Problem. When you reach a picture, pass over it; otherwise repeat the listing word for word.

***** Data supplied *****

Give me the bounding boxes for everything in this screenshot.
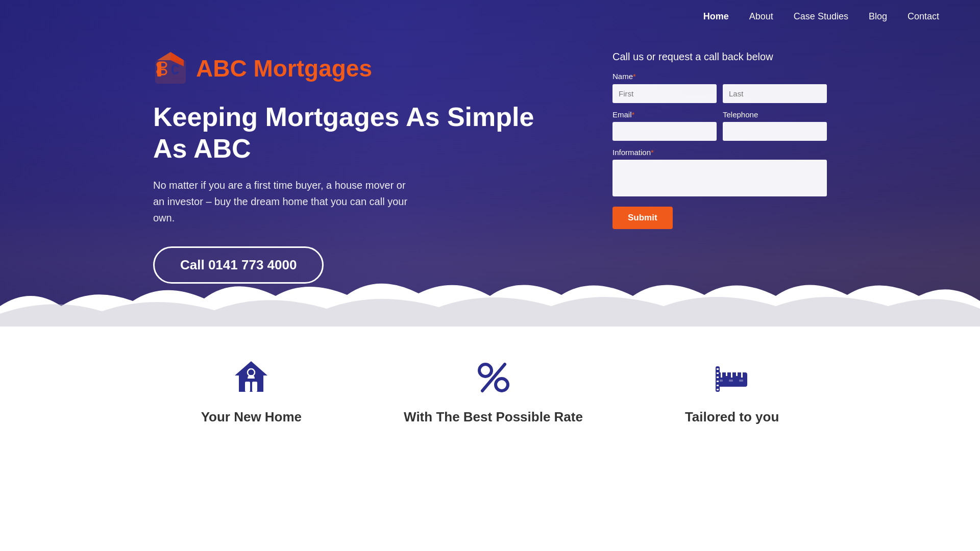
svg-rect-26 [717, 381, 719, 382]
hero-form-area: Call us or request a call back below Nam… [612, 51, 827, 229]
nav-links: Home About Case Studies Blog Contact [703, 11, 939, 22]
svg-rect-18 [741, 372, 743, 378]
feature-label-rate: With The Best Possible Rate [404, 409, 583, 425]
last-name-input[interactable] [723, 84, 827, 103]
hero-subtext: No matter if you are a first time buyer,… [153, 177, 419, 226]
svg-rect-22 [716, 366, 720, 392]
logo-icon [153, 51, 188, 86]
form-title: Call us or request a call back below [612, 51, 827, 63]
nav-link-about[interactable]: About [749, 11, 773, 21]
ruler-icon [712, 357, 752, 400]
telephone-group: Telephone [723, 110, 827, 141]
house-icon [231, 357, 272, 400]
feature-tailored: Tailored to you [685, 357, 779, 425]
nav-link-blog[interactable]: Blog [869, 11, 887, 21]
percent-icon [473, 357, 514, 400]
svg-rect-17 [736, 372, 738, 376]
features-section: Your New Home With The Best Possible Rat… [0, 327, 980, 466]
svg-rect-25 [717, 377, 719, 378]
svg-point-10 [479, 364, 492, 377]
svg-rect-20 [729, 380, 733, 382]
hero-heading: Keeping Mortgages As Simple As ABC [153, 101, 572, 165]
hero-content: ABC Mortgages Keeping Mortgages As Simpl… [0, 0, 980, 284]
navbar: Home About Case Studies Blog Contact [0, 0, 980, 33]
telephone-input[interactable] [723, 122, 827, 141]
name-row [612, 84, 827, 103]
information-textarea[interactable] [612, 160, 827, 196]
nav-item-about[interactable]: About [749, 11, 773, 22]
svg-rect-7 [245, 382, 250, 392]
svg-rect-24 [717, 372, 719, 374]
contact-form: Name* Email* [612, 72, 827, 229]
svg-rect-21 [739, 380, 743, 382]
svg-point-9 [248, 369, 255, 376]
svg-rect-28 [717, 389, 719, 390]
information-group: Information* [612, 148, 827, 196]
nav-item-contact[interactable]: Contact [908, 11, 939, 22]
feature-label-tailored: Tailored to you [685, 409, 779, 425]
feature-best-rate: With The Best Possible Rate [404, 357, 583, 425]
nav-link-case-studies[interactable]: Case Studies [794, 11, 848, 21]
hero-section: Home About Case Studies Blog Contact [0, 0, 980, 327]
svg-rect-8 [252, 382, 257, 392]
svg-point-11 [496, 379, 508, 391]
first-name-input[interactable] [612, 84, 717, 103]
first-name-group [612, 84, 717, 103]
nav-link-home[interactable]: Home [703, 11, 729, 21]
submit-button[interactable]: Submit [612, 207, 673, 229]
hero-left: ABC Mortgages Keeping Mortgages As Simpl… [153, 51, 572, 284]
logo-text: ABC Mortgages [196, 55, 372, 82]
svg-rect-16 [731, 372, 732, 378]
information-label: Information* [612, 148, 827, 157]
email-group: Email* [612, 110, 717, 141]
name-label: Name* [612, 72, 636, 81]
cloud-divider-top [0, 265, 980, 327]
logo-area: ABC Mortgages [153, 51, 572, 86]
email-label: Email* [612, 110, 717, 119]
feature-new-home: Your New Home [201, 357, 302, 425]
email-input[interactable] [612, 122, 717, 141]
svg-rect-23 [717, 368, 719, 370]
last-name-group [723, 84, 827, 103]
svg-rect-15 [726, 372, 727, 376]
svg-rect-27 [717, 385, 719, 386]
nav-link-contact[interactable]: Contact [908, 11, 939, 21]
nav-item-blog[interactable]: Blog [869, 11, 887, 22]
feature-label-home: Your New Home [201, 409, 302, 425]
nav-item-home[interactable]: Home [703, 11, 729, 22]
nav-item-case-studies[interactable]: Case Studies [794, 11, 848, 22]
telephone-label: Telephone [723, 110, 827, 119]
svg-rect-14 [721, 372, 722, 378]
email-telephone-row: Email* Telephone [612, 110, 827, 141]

*****

Response to the task.
Give me the bounding boxes for everything in this screenshot.
svg-rect-26 [717, 381, 719, 382]
hero-form-area: Call us or request a call back below Nam… [612, 51, 827, 229]
nav-links: Home About Case Studies Blog Contact [703, 11, 939, 22]
svg-rect-18 [741, 372, 743, 378]
feature-label-rate: With The Best Possible Rate [404, 409, 583, 425]
last-name-input[interactable] [723, 84, 827, 103]
hero-subtext: No matter if you are a first time buyer,… [153, 177, 419, 226]
svg-rect-22 [716, 366, 720, 392]
logo-icon [153, 51, 188, 86]
form-title: Call us or request a call back below [612, 51, 827, 63]
nav-link-about[interactable]: About [749, 11, 773, 21]
ruler-icon [712, 357, 752, 400]
telephone-group: Telephone [723, 110, 827, 141]
house-icon [231, 357, 272, 400]
feature-tailored: Tailored to you [685, 357, 779, 425]
nav-link-blog[interactable]: Blog [869, 11, 887, 21]
percent-icon [473, 357, 514, 400]
svg-rect-17 [736, 372, 738, 376]
features-section: Your New Home With The Best Possible Rat… [0, 327, 980, 466]
svg-rect-25 [717, 377, 719, 378]
svg-point-10 [479, 364, 492, 377]
svg-rect-20 [729, 380, 733, 382]
hero-heading: Keeping Mortgages As Simple As ABC [153, 101, 572, 165]
hero-content: ABC Mortgages Keeping Mortgages As Simpl… [0, 0, 980, 284]
navbar: Home About Case Studies Blog Contact [0, 0, 980, 33]
telephone-input[interactable] [723, 122, 827, 141]
name-row [612, 84, 827, 103]
information-textarea[interactable] [612, 160, 827, 196]
nav-item-about[interactable]: About [749, 11, 773, 22]
svg-rect-7 [245, 382, 250, 392]
svg-rect-24 [717, 372, 719, 374]
contact-form: Name* Email* [612, 72, 827, 229]
svg-rect-21 [739, 380, 743, 382]
svg-point-9 [248, 369, 255, 376]
svg-rect-28 [717, 389, 719, 390]
information-group: Information* [612, 148, 827, 196]
nav-item-contact[interactable]: Contact [908, 11, 939, 22]
feature-label-tailored: Tailored to you [685, 409, 779, 425]
feature-best-rate: With The Best Possible Rate [404, 357, 583, 425]
nav-link-case-studies[interactable]: Case Studies [794, 11, 848, 21]
hero-section: Home About Case Studies Blog Contact [0, 0, 980, 327]
svg-rect-8 [252, 382, 257, 392]
svg-point-11 [496, 379, 508, 391]
first-name-input[interactable] [612, 84, 717, 103]
first-name-group [612, 84, 717, 103]
nav-link-home[interactable]: Home [703, 11, 729, 21]
submit-button[interactable]: Submit [612, 207, 673, 229]
hero-left: ABC Mortgages Keeping Mortgages As Simpl… [153, 51, 572, 284]
logo-text: ABC Mortgages [196, 55, 372, 82]
svg-rect-16 [731, 372, 732, 378]
information-label: Information* [612, 148, 827, 157]
email-group: Email* [612, 110, 717, 141]
name-label: Name* [612, 72, 636, 81]
cloud-divider-top [0, 265, 980, 327]
logo-area: ABC Mortgages [153, 51, 572, 86]
email-label: Email* [612, 110, 717, 119]
feature-new-home: Your New Home [201, 357, 302, 425]
email-input[interactable] [612, 122, 717, 141]
svg-rect-23 [717, 368, 719, 370]
last-name-group [723, 84, 827, 103]
svg-rect-15 [726, 372, 727, 376]
svg-rect-27 [717, 385, 719, 386]
nav-link-contact[interactable]: Contact [908, 11, 939, 21]
nav-item-blog[interactable]: Blog [869, 11, 887, 22]
feature-label-home: Your New Home [201, 409, 302, 425]
nav-item-home[interactable]: Home [703, 11, 729, 22]
nav-item-case-studies[interactable]: Case Studies [794, 11, 848, 22]
telephone-label: Telephone [723, 110, 827, 119]
svg-rect-14 [721, 372, 722, 378]
email-telephone-row: Email* Telephone [612, 110, 827, 141]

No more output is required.